August 10th, 12:40 AM - Algorithm Optimization

Shifted from random forest classification to regression algorithm for enhanced performance. The regression approach provided continuous mixing scores rather than discrete categories, giving DJs more nuanced recommendations.

Part 3: Deployment Pipeline

August 14th, 1:48 AM - Model Endpoint Deployment

Mixmeister went live! The goal: generating mixing scores for searched songs and suggesting 3–5 compatible options.

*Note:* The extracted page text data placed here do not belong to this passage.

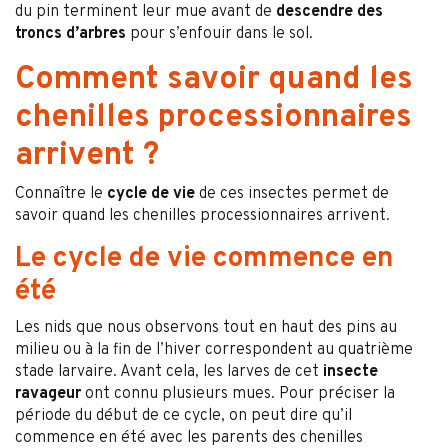
du pin terminent leur mue avant de
descendre des
troncs d’arbres
pour s’enfouir dans le sol.
Comment savoir quand les
chenilles processionnaires
arrivent ?
Connaître le
cycle de vie
de ces insectes permet de
savoir quand les chenilles processionnaires arrivent.
Le cycle de vie commence en
été
Les nids que nous observons tout en haut des pins au
milieu ou à la fin de l’hiver correspondent au quatrième
stade larvaire. Avant cela, les larves de cet
insecte
ravageur
ont connu plusieurs mues. Pour préciser la
période du début de ce cycle, on peut dire qu’il
commence en été avec les parents des chenilles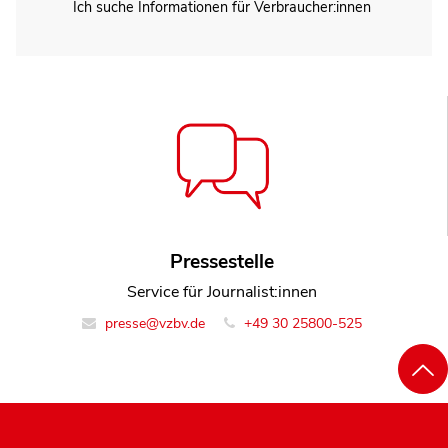
Ich suche Informationen für Verbraucher:innen
Pressestelle
Service für Journalist:innen
presse@vzbv.de
+49 30 25800-525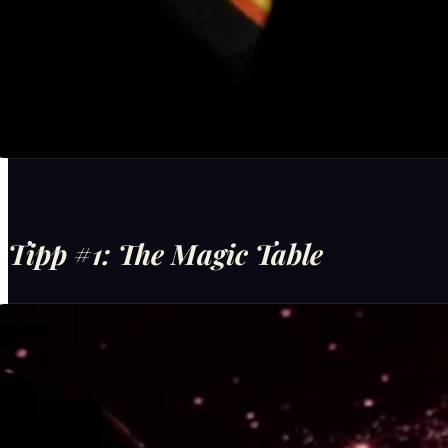
7 Extraordinary Restaurants
Tipp #1: The Magic Table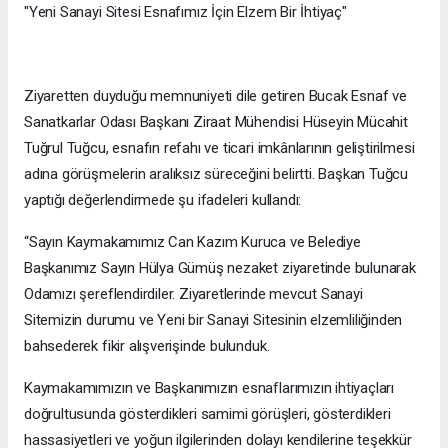
"Yeni Sanayi Sitesi Esnafımız İçin Elzem Bir İhtiyaç"
Ziyaretten duyduğu memnuniyeti dile getiren Bucak Esnaf ve
Sanatkarlar Odası Başkanı Ziraat Mühendisi Hüseyin Mücahit
Tuğrul Tuğcu, esnafın refahı ve ticari imkânlarının geliştirilmesi
adına görüşmelerin aralıksız süreceğini belirtti. Başkan Tuğcu
yaptığı değerlendirmede şu ifadeleri kullandı:
“Sayın Kaymakamımız Can Kazım Kuruca ve Belediye
Başkanımız Sayın Hülya Gümüş nezaket ziyaretinde bulunarak
Odamızı şereflendirdiler. Ziyaretlerinde mevcut Sanayi
Sitemizin durumu ve Yeni bir Sanayi Sitesinin elzemliliğinden
bahsederek fikir alışverişinde bulunduk.
Kaymakamımızın ve Başkanımızın esnaflarımızın ihtiyaçları
doğrultusunda gösterdikleri samimi görüşleri, gösterdikleri
hassasiyetleri ve yoğun ilgilerinden dolayı kendilerine teşekkür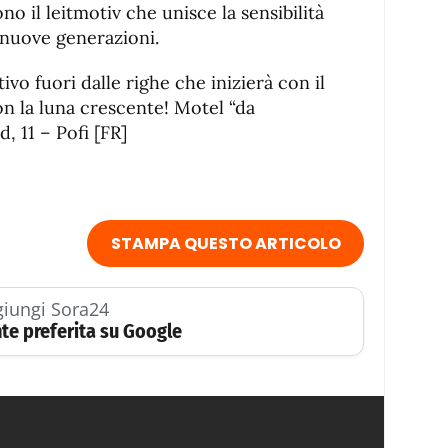
ono il leitmotiv che unisce la sensibilità
 nuove generazioni.
ivo fuori dalle righe che inizierà con il
on la luna crescente! Motel “da
, 11 – Pofi [FR]
STAMPA QUESTO ARTICOLO
iungi Sora24
te preferita su Google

Lambda Function for Real-Time Inference

# lambda_handler.py
import json
import boto3
import numpy as np
 
# Initialize Sagemaker runtime
runtime = boto3.client('sagemaker-runtime')
endpoint_name = 'djdoc-mixing-model'
 
def lambda_handler(event, context):
    """
    Handle mixing score prediction requests
    Input: Current song features + desired genre
    Output: Top 5 compatible songs
    """
    try:
        # Parse request
        body = json.loads(event['body'])
        current_song_features = body['song_features']
        target_genre = body.get('genre', 'all')
        
        # Query MongoDB for candidate songs
        candidates = get_candidate_songs(target_genre)
        
        # Prepare features for batch prediction
        feature_pairs = []
        for candidate in candidates:
            pair = np.concatenate([
                current_song_features,
                candidate['features']
            ])
            feature_pairs.append(pair)
        
        # Invoke Sagemaker endpoint
        payload = json.dumps({'instances': feature_pairs})
        response = runtime.invoke_endpoint(
            EndpointName=endpoint_name,
            ContentType='application/json',
            Body=payload
        )
        
        # Parse predictions
        predictions = json.loads(response['Body'].read())['predictions']
        
        # Rank and return top 5
        scored_songs = [
            {'song': candidates[i], 'score': predictions[i]}
            for i in range(len(candidates))
        ]
        scored_songs.sort(key=lambda x: x['score'], reverse=True)
        top_5 = scored_songs[:5]
        
        return {
            'statusCode': 200,
            'headers': {
                'Content-Type': 'application/json',
                'Access-Control-Allow-Origin': '*'
            },
            'body': json.dumps(top_5)
        }
        
    except Exception as e:
        print(f"Error: {str(e)}")
        return {
            'statusCode': 500,
            'body': json.dumps({'error': str(e)})
        }
 
def get_candidate_songs(genre):
    """Query MongoDB for songs in target genre"""
    from pymongo import MongoClient
    
    client = MongoClient(os.environ['MONGO_URI'])
    db = client['djdoc']
    
    query = {} if genre == 'all' else {'genre': genre}
    songs = list(db.tracks.find(query).limit(100))
    
    return songs

August 23rd, 2:18 PM - CORS Fix & MongoDB Integration

Training to deployment via endpoints, Lambda functions, and API Gateways was smooth. But a CORS issue needed fixing.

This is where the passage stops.